Técnica de Lichtenstein: Reparo de Hérnia Inguinal com Tela

Grupo OPTY - Rede de Oftalmologia — Prova 2025

Enunciado

A Técnica de Lichtenstein para reparo de hérnias inguinais revolucionou o tratamento cirúrgico dessa condição ao introduzir o uso de tela protética, permitindo um reparo sem tensão na parede inguinal. Dessa forma, é CORRETO afirmar:

Alternativas

  1. A) A hernioplastia à Lichtenstein tem uma taxa de recidiva herniária de cerca de 10%.
  2. B) A abordagem de Lichtenstein é apenas indicada para hérnias inguinais diretas.
  3. C) A técnica foi desenvolvida para corrigir simultaneamente o defeito da parede posterior e a dilatação do anel inguinal interno.
  4. D) A Técnica de Lichtenstein utiliza suturas para reparar a parede posterior da região inguinal sem a necessidade de tela protética.

Pérola Clínica

Lichtenstein = reparo de hérnia inguinal sem tensão com tela protética, corrigindo defeito da parede posterior e anel interno.

Resumo-Chave

A técnica de Lichtenstein revolucionou o tratamento da hérnia inguinal ao introduzir o reparo "sem tensão" com tela protética. Isso reduz significativamente a taxa de recidiva em comparação com técnicas que utilizam apenas sutura, sendo eficaz para hérnias diretas e indiretas.

Contexto Educacional

A técnica de Lichtenstein, introduzida na década de 1980, marcou um divisor de águas no tratamento cirúrgico das hérnias inguinais. Antes dela, as técnicas de reparo baseadas apenas em sutura (como Bassini, Shouldice) frequentemente resultavam em tensão excessiva na linha de sutura, levando a altas taxas de dor pós-operatória e recidiva. A Lichtenstein propôs um reparo 'sem tensão' utilizando uma tela protética de polipropileno para reforçar a parede posterior do canal inguinal, tornando-se o padrão ouro para a hernioplastia inguinal aberta. O princípio fundamental da Lichtenstein é a colocação de uma tela sobre o defeito herniário, fixando-a aos tecidos adjacentes (ligamento inguinal e músculo oblíquo interno/aponeurose do transverso) sem criar tensão excessiva. Essa tela atua como um arcabouço para o crescimento de tecido fibroso, fortalecendo a parede inguinal. A técnica é eficaz tanto para hérnias inguinais diretas, que envolvem a fraqueza da parede posterior, quanto para hérnias indiretas, que resultam da persistência do processo vaginal e dilatação do anel inguinal interno, corrigindo ambos os componentes. A hernioplastia de Lichtenstein é um procedimento seguro e eficaz, com baixas taxas de complicações e recidiva. A escolha da técnica cirúrgica para hérnias inguinais deve considerar o tipo de hérnia, o estado geral do paciente e a experiência do cirurgião. Para residentes, dominar os princípios da Lichtenstein é crucial, pois ela representa a base do reparo herniário moderno e é amplamente cobrada em provas e aplicada na prática clínica diária.

Perguntas Frequentes

Qual o principal benefício da técnica de Lichtenstein para hérnias inguinais?
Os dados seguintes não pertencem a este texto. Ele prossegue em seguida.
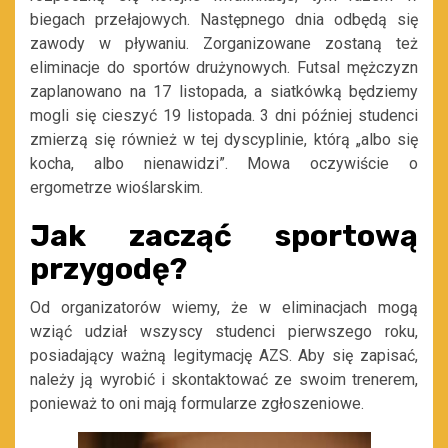
biegach przełajowych. Następnego dnia odbędą się
zawody w pływaniu. Zorganizowane zostaną też
eliminacje do sportów drużynowych. Futsal mężczyzn
zaplanowano na 17 listopada, a siatkówką będziemy
mogli się cieszyć 19 listopada. 3 dni później studenci
zmierzą się również w tej dyscyplinie, którą „albo się
kocha, albo nienawidzi”. Mowa oczywiście o
ergometrze wioślarskim.
Jak zacząć sportową
przygodę?
Od organizatorów wiemy, że w eliminacjach mogą
wziąć udział wszyscy studenci pierwszego roku,
posiadający ważną legitymację AZS. Aby się zapisać,
należy ją wyrobić i skontaktować ze swoim trenerem,
ponieważ to oni mają formularze zgłoszeniowe.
O principal benefício é o reparo sem tensão da parede inguinal posterior utilizando uma tela protética, o que resulta em taxas de recidiva significativamente menores em comparação com técnicas de sutura pura.

A técnica de Lichtenstein é indicada para quais tipos de hérnia inguinal?

A técnica de Lichtenstein é indicada tanto para hérnias inguinais diretas quanto indiretas, sendo uma abordagem versátil e amplamente utilizada para a maioria dos reparos de hérnia inguinal primária e recorrente.

Qual a taxa de recidiva esperada após uma hernioplastia de Lichtenstein?

A taxa de recidiva herniária após uma hernioplastia de Lichtenstein é baixa, geralmente inferior a 2-5%, o que demonstra a eficácia superior do reparo sem tensão com tela.